|Looney Tunes (Sylvester/Porky Pig) series|
|Directed by||Robert Clampett|
|Produced by||Edward Selzer|
|Story by||Robert Clampett (uncredited)|
|Voices by||Mel Blanc|
|Music by||Carl Stalling|
|Animation by||Rod Scribner
|Layouts by||Thomas McKimson|
|Backgrounds by||Dorcy Howard|
|Studio||Warner Bros. Cartoons, Inc.|
|Distributed by||Warner Bros. Pictures|
|Release date(s)||June 8, 1946 (USA)|
|Running time||7 minutes|
|This article does not cite any references or sources. (December 2009)|
Kitty Kornered is a 1946 Looney Tunes cartoon, directed by Robert Clampett and produced and released by Warner Bros. Pictures. Considered among Clampett's best and wackiest films, Kitty Kornered was Clampett's final cartoon starring his longtime star Porky Pig (although he made a cameo in Clampett's next cartoon The Great Piggy Bank Robbery as a train driver), and marks the only appearance of the (then unnamed) Sylvester the cat in a Clampett-directed cartoon and only one of two times Sylvester spoke in a Porky Pig cartoon. It was also the first appearance of Sylvester in the Looney Tunes series.
Porky and Sylvester would later be paired in a trio of shorts directed by Chuck Jones: Scaredy Cat, Claws for Alarm, and Jumpin' Jupiter. Both also co-starred (with Daffy Duck, which has a sped-up version of Sylvester's voice, including the lisp) in The Scarlet Pumpernickel (the only other time Sylvester spoke in a Porky Pig cartoon).

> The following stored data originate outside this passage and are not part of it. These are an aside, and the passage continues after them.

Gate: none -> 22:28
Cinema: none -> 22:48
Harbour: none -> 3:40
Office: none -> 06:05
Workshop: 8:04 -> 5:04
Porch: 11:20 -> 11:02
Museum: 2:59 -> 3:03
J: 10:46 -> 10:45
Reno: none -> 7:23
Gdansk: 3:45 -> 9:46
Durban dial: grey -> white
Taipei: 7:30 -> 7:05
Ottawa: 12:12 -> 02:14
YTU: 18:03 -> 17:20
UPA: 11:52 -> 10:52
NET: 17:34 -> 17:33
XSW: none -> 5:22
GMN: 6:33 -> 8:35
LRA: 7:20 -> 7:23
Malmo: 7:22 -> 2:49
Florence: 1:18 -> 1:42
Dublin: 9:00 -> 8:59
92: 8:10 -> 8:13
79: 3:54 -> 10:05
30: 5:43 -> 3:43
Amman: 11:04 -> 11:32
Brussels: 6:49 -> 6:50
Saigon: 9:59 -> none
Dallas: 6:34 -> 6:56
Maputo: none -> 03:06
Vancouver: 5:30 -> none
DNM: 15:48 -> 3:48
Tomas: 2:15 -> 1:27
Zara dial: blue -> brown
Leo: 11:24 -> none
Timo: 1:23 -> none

The neighborhood's cat owners all (literally) throw their cats out for the night. Porky Pig attempts to do the same, but his four cats (a tall black and white lisping cat (Sylvester), a medium sized tabby, a diminutive kitten, and a dumb drunkard cat) throw him out into the snow. Porky states that he's starting to hate pussycats. Porky bangs on the door, demanding to be let in, but the cats pop out of the door and proclaim in unison, "Milkman, keep those bottles quiet!", and then slam the door in his face.
While the cats are lounging around, Porky throws open the window, making an incredibly menacing face. He chases them around the house until one of them throws him into a teapot. Porky retaliates by setting his pet dog "Lassie" on the cats. The cats see the dog's shadow and run for their lives, not knowing that "Lassie" is really only a shadow puppet created with Porky's fingers.
When the cat with the lisp finds out that they've been tricked, he and the others plot revenge, which is exacted by having the cats create a War of the Worlds-esque sensation about invading aliens, and driving him into a panic over "Men from Mars!". Assuming the appearances of Theodore Roosevelt and his Rough Riders cavalry (in reference to the then-popular film Arsenic and Old Lace), the cats charge at Porky and run him out of the house once and for all. Homeless, alone, and cold in the snow, Porky turns to the camera and asks the audience if they have a vacancy.
On the defunct WB channel in America and the UK's BBC, the scene where the cats smoke, read comics, lounge and drink wine (as pictured in the page) was cut.